Poland's Catholic Church authorities revealed Thursday they have recorded cases of 382 clergymen who have abused 625 victims under the age of 18 since 1990.
The figure includes 198 priests and friars who abused minors under 15 years old and 184 clergy who abused victims between 15 and 18, according to Wojciech Sadlon, head of the church's Institute of Statistics.
In both confirmed and unconfirmed cases, there were 345 victims under age 15 and 280 victims between 15 to 18. The crimes occurred from 1990 through June of last year, Sadlon told a news conference. More than 58 percent of the victims were male.
Archbishop Wojciech Polak, the primate of Poland, expressed "pain, shame and the sense of guilt that such situations took place."
Authorities said in 25 percent of the cases before church courts, the clergymen were defrocked and in 52 percent of the cases they had their duties limited and were banned from working with children. Acquittals amounted to 10 percent of the cases and 13 percent of the cases were discontinued.
Church leaders said the cases call for a change in the way that vocational seminaries educate clergymen.
The figures were released following a three-day session of Poland's Episcopate in Warsaw that discussed abuse and ways of protecting children. The news came just weeks after Pope Francis convened church leaders from around the world to the Vatican, where they discussed how to stop sex abuse by clergy.
Church leaders in predominantly Catholic Poland have previously admitted they knew that some priests had abused minors in Poland but did not reveal how many.
Compensation for victims
A private foundation supporting victims of abuse has given Francis a list of more than 90 court verdicts concerning priests in Poland and over 300 cases of alleged abuse. The "Have No Fear" foundation on Thursday criticized the Episcopate's revelation, saying it lacked words of apology or any mention about compensation for victims.

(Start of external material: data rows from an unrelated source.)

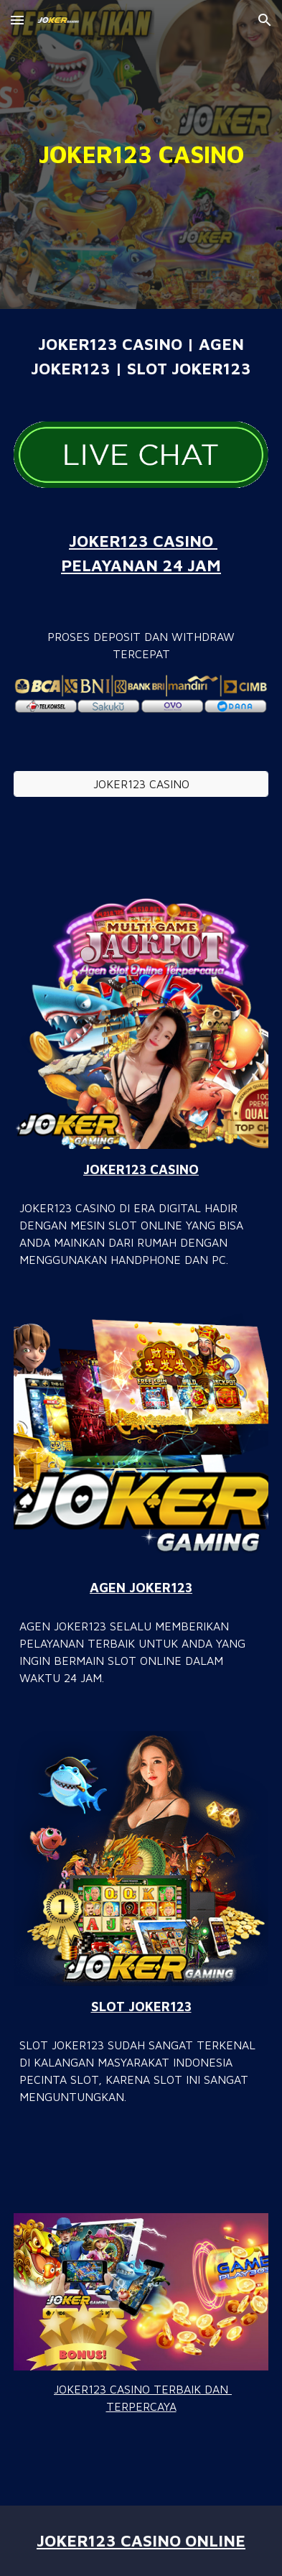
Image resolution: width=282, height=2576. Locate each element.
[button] (17, 20)
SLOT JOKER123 (141, 2006)
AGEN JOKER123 (141, 1587)
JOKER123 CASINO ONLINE (141, 2540)
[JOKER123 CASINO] (140, 784)
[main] (141, 154)
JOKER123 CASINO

Despite the millions in compensation paid out to victims by Catholic authorities in other countries, Polish church leaders argue that the church as an institution has no obligation to compensate victims because the crimes were committed by individual persons.
Last month, a statue of a prominent Solidarity-era priest was torn down at night in the northern city of Gdansk amid allegations that the late Rev. Henryk Jankowski, respected for his pro-democracy activity in the 1980s, abused minors. It was later officially removed from the Rev. Jankowski Square, which was also renamed.
Poland's Catholic church has the support of the country's conservative government and enjoys special respect in the nation due to its role in preserving Poland's national identity during World War II and under decades of communist rule.